Software
I believe its important to provide software to easily implement methods that I have proposed in papers. Currently I have an R package on CRAN for penalized quantile regression and a shiny app for estimating conditional quantiles. I expect this list to grow and the software to be updated with additional features.
Software
- mcen: Multivariate Cluster Elastic Net. Implements the method proposed in A Cluster Elastic Net for Multivariate Regression. Fits multivariate models for binary or continuous responses and simultaneously estimates a hard clustering structure for the responses. The model are fit to provide similar fitted values for clustered responses.
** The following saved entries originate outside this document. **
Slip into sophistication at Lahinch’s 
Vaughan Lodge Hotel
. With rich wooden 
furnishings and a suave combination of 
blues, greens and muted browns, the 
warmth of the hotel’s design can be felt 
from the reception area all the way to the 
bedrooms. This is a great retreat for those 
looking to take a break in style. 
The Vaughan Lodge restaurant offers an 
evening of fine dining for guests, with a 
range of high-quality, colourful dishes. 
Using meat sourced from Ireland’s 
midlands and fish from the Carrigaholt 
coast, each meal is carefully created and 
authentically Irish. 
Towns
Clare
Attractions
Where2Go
- PDDB: Predicted DNase I hypersensitivity database. Website I built to host predictions for DNase I hypersensitivity data from joint work with Weiqiang Zhou and Hongkai Ji.
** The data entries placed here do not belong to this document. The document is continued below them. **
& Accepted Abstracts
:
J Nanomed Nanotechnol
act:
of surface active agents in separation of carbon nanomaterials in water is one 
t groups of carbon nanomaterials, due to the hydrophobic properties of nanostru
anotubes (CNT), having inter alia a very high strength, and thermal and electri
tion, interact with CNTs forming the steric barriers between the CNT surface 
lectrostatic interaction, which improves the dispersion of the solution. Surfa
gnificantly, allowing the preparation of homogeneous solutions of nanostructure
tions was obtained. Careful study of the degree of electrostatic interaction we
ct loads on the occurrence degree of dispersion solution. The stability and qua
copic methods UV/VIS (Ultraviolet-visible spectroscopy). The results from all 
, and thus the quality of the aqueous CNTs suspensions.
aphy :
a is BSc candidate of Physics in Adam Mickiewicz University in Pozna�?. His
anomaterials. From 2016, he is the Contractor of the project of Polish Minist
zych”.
- quantEst: conditional quantile estimation. Shiny website implementation of approach proposed in “Using quantile regression to create baseline norms for neuropsychological tests” for estimating conditional quantiles from a data set.
- quantoptr: Algorithms for Quantile- and Mean- Optimal Treatment Regimes. Method for finding treatment regimes to optimize mean or a target quantile in the population.
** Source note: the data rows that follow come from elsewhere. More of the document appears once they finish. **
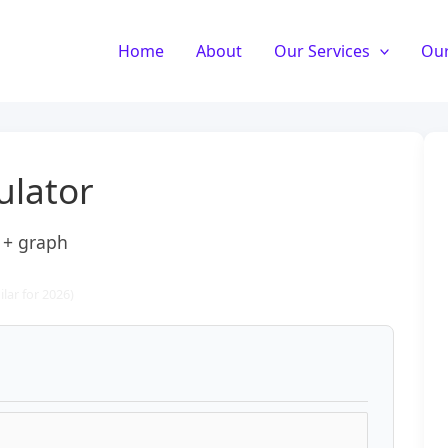
Home
About
Our Services
Our
ulator
) + graph
lar for 2026)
- roccv: ROC for cross validation data. Created to provide a way to easily evaluate different models that use genomic data. The cv() function allows users to cross validate models that include specifying clinical variables that are always included in the model and genomic variables that may be set to zero by LASSO. The rocplot() function produces an ROC plot with AUC statistics using the output of cv().
- rqPen: penalized quantile regression. Implements the SCAD, LASSO and MCP penalties for quantile regression. See github for developmental version, https://github.com/bssherwood/rqpen, and vignette, https://github.com/bssherwood/rqpen/blob/master/ignore/rqPenArticle.pdf.
- hrqglas: Group variable selection for quantile and robust mean regression. Group lasso penalty for Huber regression. Can also be used for quantile regression with group lasso, where a tilted Huber loss function is used to approximate quantile loss.